The boom of these ‘nitrogen guzzlers’ is crowding out wild flowers that had found a haven on our road verges, including some of our rarest and most threatened species such as fen ragwort and wood calamint which are now clinging on at a handful of verges, their last remaining habitat.

Victims of the changing verge include wild flowers like tufted vetch, bugle, tormentil, red clover, lady’s bedstraw, white campion and greater knapweed. Air pollution combined with decades of poor management has seen the floral richness of our verges decline by nearly 20%.  

Dr Trevor Dines, Plantlife Botanical Specialist, commented: “Our once colourful and botanically diverse road verges are becoming mean, green thickets where only thuggish species can thrive and more delicate flowers are being driven to the brink of extinction. 

“After the froth of cow parsley in May, many verges no longer enjoy a bountiful summer; for the 23 million people who commute to work by road, the verge can be their only daily contact with nature – a floral parade of pink orchids, sapphire-blue tufted vetch, white oxeye daisies and billowing yellow lady’s-bedstraw – that we know can boost health and wellbeing.”

Why road verges matter 

  • So often undervalued, road verges are home to over 700 species of wild flower – nearly 45% of our total flora – including 29 of 52 species of wild orchid.
  • As other grassland habitats disappear – 97% of meadows have vanished since the 1930s (5) – verges are a last remaining refuge for many bees, butterflies, birds, bats and bugs as the wider countryside becomes increasingly hostile. Red clover and lady’s bedstraw, two of the top six verge species that support the highest number of invertebrates (6) – are amongst the plants experiencing the most rapid decline.

Dr Dines said: “The destructive impact of air pollution on human health is well documented but how pollution affects plantlife remains under-appreciated: vehicle exhausts can result in up to 2.5 kg of nitrogen per mile per year being dumped on our road verges – a rate that only a fraction of our wild flowers can cope with.

“Poor management has combined with pollution to create a perfect storm. Not only have councils adopted an over-eager regime that sees flowers cut down before they can set seed, but the mowings left on the verge simply add to the soil richness. Under this management, summer-flowering plants such as eyebright and harebell are disappearing and only the toughest of characters – like nettle and bramble – are prospering.”

Plantlife’s vision for Britain’s road verges is simple: verges remain safe for motorists but are managed for wildlife as a matter of course. Some strikingly simple changes – like cutting less and later in the year and harnessing the power of semi-parasitic yellow rattle to act as nature’s own lawnmower – can significantly improve the biodiversity on our verges, bringing benefits for wildlife, for us and for future generations.

Plantlife can reveal today the spectacular results a concerted regeneration of our road verges could deliver. Plantlife research estimates that if all of the road verges in the United Kingdom were managed for nature there would be a spectacular 418.88 billion more flowers, or 6,300 per person in the UK.

Dines added: “Verges are positively bursting with the untapped potential to arrest the alarming decline of our wildflowers and wildlife.
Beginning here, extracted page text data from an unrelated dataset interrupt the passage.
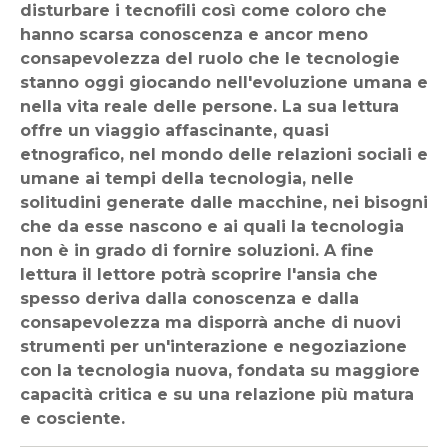
disturbare i tecnofili così come coloro che
hanno scarsa conoscenza e ancor meno
consapevolezza del ruolo che le tecnologie
stanno oggi giocando nell'evoluzione umana e
nella vita reale delle persone. La sua lettura
offre un viaggio affascinante, quasi
etnografico, nel mondo delle relazioni sociali e
umane ai tempi della tecnologia, nelle
solitudini generate dalle macchine, nei bisogni
che da esse nascono e ai quali la tecnologia
non è in grado di fornire soluzioni. A fine
lettura il lettore potrà scoprire l'ansia che
spesso deriva dalla conoscenza e dalla
consapevolezza ma disporrà anche di nuovi
strumenti per un'interazione e negoziazione
con la tecnologia nuova, fondata su maggiore
capacità critica e su una relazione più matura
e cosciente.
If all our verges were managed for nature we would see an area the size of London, Birmingham, Manchester, Cardiff AND Edinburgh combined adorned with wildflowers.
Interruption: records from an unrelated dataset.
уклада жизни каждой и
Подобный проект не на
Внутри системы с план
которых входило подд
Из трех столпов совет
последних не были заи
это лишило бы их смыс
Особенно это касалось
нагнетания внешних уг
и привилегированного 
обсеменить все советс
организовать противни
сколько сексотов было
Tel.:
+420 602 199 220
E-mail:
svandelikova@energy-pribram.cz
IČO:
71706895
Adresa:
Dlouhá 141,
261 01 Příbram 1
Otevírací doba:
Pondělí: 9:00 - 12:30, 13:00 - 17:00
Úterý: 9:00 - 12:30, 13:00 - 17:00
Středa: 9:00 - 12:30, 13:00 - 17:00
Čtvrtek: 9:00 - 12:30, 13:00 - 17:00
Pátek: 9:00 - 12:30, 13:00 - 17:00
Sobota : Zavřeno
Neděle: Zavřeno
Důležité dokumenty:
“This surge in pollen and nectar would have a genuinely transformative effect on the prospects of wildlife – half of which we have tragically lost in the past 50 years alone. Re-enlivening our neglected roadside offers us a route away from biodiversity oblivion.”

Over 24,600 people have signed Plantlife’s petition calling for councils’ management to better benefit flowers and wildlife. Those councils that have already adopted our guidance have seen strong floral and financial results. Dorset Council estimates they have saved over £100,000 through, among other things, fewer cuts since 2004.